» **Assignment**
Copy nothing but the lines from the one containing "Mask anything matching" through the last line of the entries below, exactly as written and without pictures.
Input data section start
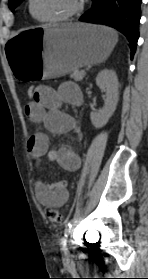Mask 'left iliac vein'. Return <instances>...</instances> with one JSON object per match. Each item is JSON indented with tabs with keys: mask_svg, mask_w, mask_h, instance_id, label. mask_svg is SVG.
Here are the masks:
<instances>
[{
	"mask_svg": "<svg viewBox=\"0 0 148 279\" xmlns=\"http://www.w3.org/2000/svg\"><path fill=\"white\" fill-rule=\"evenodd\" d=\"M62 251L64 252V255L67 257L68 256V249H67V245H66V240L63 241Z\"/></svg>",
	"mask_w": 148,
	"mask_h": 279,
	"instance_id": "left-iliac-vein-1",
	"label": "left iliac vein"
}]
</instances>
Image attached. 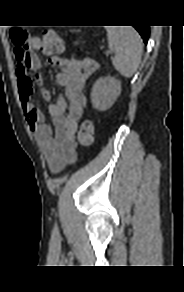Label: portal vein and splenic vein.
Wrapping results in <instances>:
<instances>
[{
  "mask_svg": "<svg viewBox=\"0 0 184 292\" xmlns=\"http://www.w3.org/2000/svg\"><path fill=\"white\" fill-rule=\"evenodd\" d=\"M107 53H108V54H110V53H111V51H108Z\"/></svg>",
  "mask_w": 184,
  "mask_h": 292,
  "instance_id": "18ae733b",
  "label": "portal vein and splenic vein"
}]
</instances>
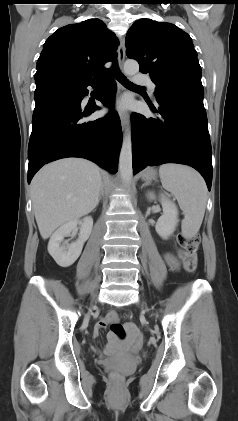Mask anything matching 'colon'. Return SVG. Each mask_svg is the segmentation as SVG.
Returning <instances> with one entry per match:
<instances>
[{
	"instance_id": "obj_1",
	"label": "colon",
	"mask_w": 238,
	"mask_h": 421,
	"mask_svg": "<svg viewBox=\"0 0 238 421\" xmlns=\"http://www.w3.org/2000/svg\"><path fill=\"white\" fill-rule=\"evenodd\" d=\"M179 243L182 247L179 252V257L183 263L185 270L188 272H194L197 268V255L196 252L200 245V238L198 235H179ZM110 330L112 335L119 339L123 340L126 337V329L120 323L117 314H113L109 319ZM111 382L114 386L118 387L123 382V376L118 372H112L110 375Z\"/></svg>"
}]
</instances>
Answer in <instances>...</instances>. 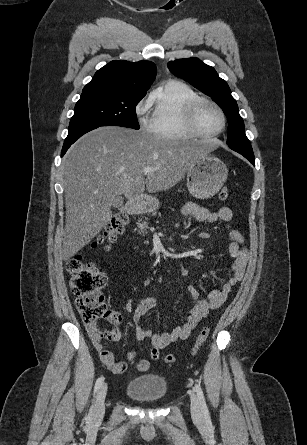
Input data section end
» **Task answer**
Mask anything matching 'colon'. Return SVG. Each mask_svg is the segmentation as SVG.
Returning <instances> with one entry per match:
<instances>
[{
	"instance_id": "obj_1",
	"label": "colon",
	"mask_w": 238,
	"mask_h": 421,
	"mask_svg": "<svg viewBox=\"0 0 238 421\" xmlns=\"http://www.w3.org/2000/svg\"><path fill=\"white\" fill-rule=\"evenodd\" d=\"M179 243L182 247L179 252V257L183 263L185 270L188 272H194L197 268V255L196 252L200 245V238L198 235H179ZM110 330L112 335L119 339L123 340L126 337V329L120 323L117 314H113L109 319ZM111 382L114 386L118 387L123 382V376L118 372H112L110 375Z\"/></svg>"
}]
</instances>
Answer in <instances>...</instances>. 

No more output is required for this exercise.